What do you do if the model reports a test as hackable, and the LLM judges conclude that it was wrong? Well, if the model has a history of doing this too often, probably you should penalize it: overdoing this is another means of cheating, gambling on judge mistakes. But occasional overeager mistaken reports probably shouldn’t be treated severely: the default if the model is only doing this occasionally should probably be that the model gets no positive or negative RL update, but instead is set the same task again, and this time the prompt tells it that it doesn’t have the option of reporting the test as hackable. So now it has to either actually pass the test, or try but fail, or else hack it. And now, any submission should also be inspected by the same committee of judge models, with access to its report of how the model previously thought the test was hackable. If, given that, they conclude that it was either successful hacking or unsuccessfully attempting to hack the test in the same way that it earlier reported (and they earlier rejected), then the model is penalized severely for hacking (but if it was successful at this, the training environment now gets reported as confirmed to be hackable).

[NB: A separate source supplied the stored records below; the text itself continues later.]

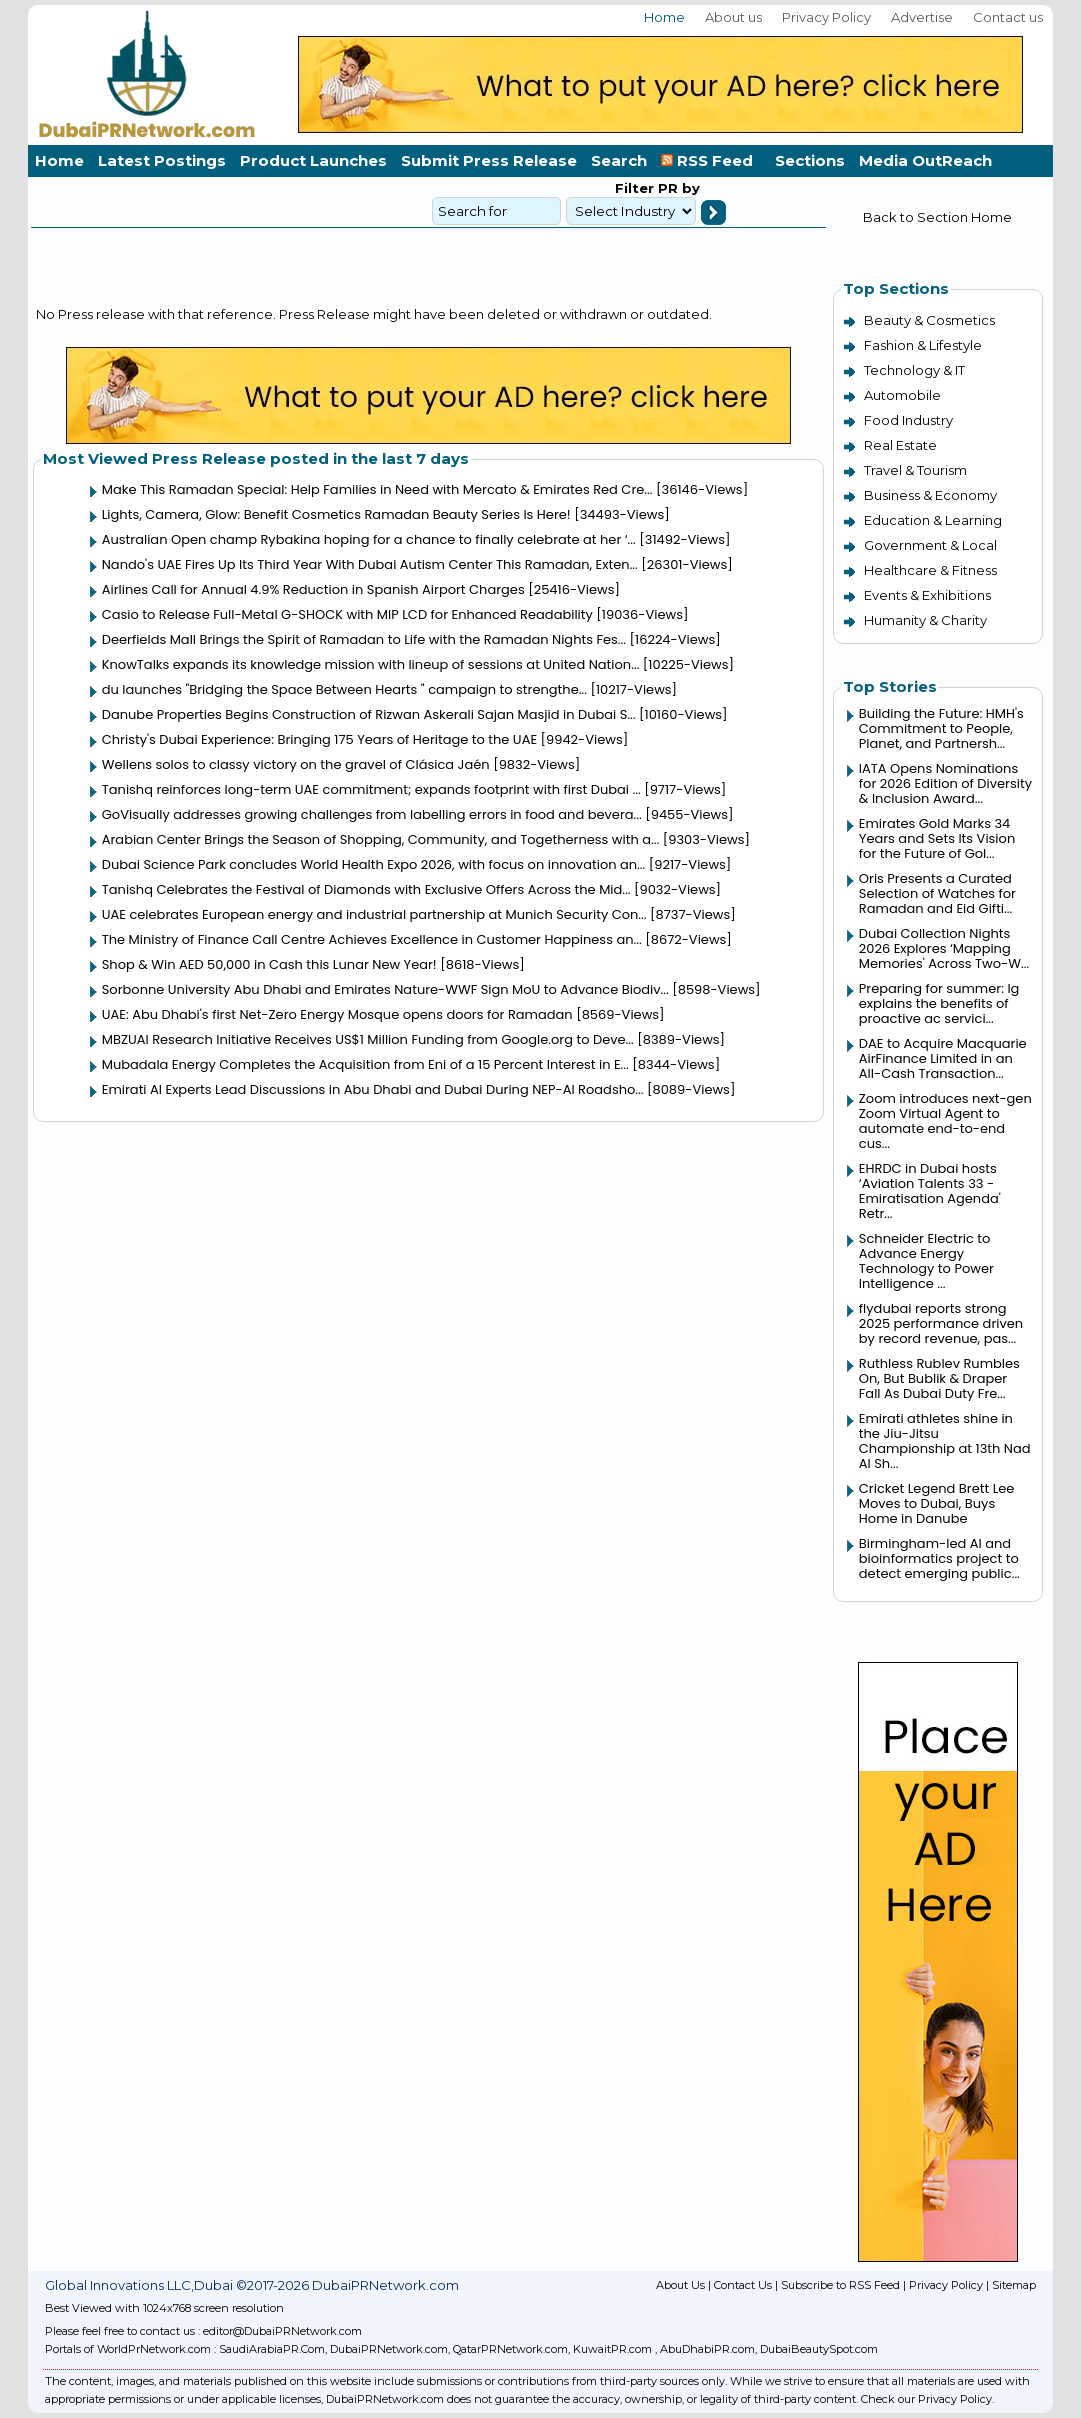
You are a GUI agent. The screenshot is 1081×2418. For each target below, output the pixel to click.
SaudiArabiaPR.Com (272, 2349)
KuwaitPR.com (612, 2349)
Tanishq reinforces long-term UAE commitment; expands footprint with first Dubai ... (371, 789)
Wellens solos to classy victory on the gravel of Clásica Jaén (296, 764)
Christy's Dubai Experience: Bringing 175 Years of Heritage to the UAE (319, 739)
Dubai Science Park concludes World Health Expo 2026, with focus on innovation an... (374, 864)
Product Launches (313, 160)
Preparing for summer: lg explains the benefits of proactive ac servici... (939, 1003)
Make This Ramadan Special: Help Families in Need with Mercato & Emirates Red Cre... (377, 489)
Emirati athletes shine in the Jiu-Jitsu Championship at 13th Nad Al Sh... (945, 1441)
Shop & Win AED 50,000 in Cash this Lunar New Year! (269, 964)
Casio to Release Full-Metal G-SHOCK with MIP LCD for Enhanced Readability (347, 614)
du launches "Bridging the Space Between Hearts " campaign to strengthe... (344, 689)
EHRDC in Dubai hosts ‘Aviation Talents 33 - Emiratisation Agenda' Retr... (930, 1191)
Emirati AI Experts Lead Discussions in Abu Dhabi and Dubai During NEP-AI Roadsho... (373, 1089)
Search (619, 160)
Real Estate (900, 445)
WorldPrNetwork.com (154, 2349)
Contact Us (743, 2285)
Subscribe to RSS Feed (840, 2285)
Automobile (902, 395)
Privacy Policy (826, 17)
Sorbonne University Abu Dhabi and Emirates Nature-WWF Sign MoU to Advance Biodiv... (385, 989)
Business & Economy (930, 495)
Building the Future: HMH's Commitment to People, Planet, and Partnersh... (941, 728)
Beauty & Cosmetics (929, 320)
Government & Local (930, 545)
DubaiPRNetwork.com (389, 2349)
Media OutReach (925, 160)
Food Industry (908, 420)
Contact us (1008, 17)
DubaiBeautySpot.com (819, 2349)
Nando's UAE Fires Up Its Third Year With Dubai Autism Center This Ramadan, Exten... (370, 564)
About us (733, 17)
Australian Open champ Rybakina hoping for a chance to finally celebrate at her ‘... (369, 539)
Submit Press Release (489, 160)
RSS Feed (711, 160)
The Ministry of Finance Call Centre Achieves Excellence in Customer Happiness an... (372, 939)
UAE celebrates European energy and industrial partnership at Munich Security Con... (374, 914)
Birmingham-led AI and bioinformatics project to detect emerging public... (939, 1558)
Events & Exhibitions (927, 595)
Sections (810, 160)
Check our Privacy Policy (926, 2399)
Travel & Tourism (915, 470)
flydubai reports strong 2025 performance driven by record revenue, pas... (941, 1323)
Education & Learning (933, 520)
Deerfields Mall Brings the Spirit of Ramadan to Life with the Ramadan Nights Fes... (364, 639)
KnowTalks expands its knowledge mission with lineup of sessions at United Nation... (371, 664)
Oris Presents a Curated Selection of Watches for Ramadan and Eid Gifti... (937, 893)
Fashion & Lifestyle (923, 345)
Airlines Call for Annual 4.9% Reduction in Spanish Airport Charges (313, 589)
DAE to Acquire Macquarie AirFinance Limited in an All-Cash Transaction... (943, 1058)
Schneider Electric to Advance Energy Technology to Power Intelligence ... (926, 1261)
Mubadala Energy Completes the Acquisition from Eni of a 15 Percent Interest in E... (365, 1064)
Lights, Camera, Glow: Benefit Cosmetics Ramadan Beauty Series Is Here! (336, 514)
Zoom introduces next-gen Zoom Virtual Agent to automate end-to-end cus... (945, 1121)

One feature of this proposal is that it trains our HHH assistant to both look for ways it could cheat, and then report them. If this behavior is specifically prompted for during RL reasoning training, by the same logic as for why inoculation prompting is believed to work, the extent to which this behavior is learnt in other contexts should be reduced, but it may not be zero. This doesn’t seem like a bad or inconsistent behavior for an honest persona. However, it might also have the side effect of improving the model’s hacking skills, in ways that less honest personas (or less honest end-users) might then abuse.
This proposed replacement for inoculation prompting is, of course, significantly more complex to implement. If implemented correctly, it seems likely to have little or no deleterious effect on the model’s alignment — I would expect it to be better than inoculation prompting, but this is so far untested. Testing this idea would be challenging for an external research team without the cooperation of a frontier lab such as Anthropic.
Obviously the end-goal should be to use secure reasoning training environments that simply cannot be hacked. However, frontier labs clearly have a lot of training environments to secure, and an automated way of checking if they are in practice hackable, which runs as a side effect of training runs, seems like it should be extremely helpful in achieving this goal. And of course helpful, harmless, and honest is what we're trying to train.
More formally known as “outcome-based reinforcement learning” or “Reinforcement Learning with Verifiable Rewards” (RLVR).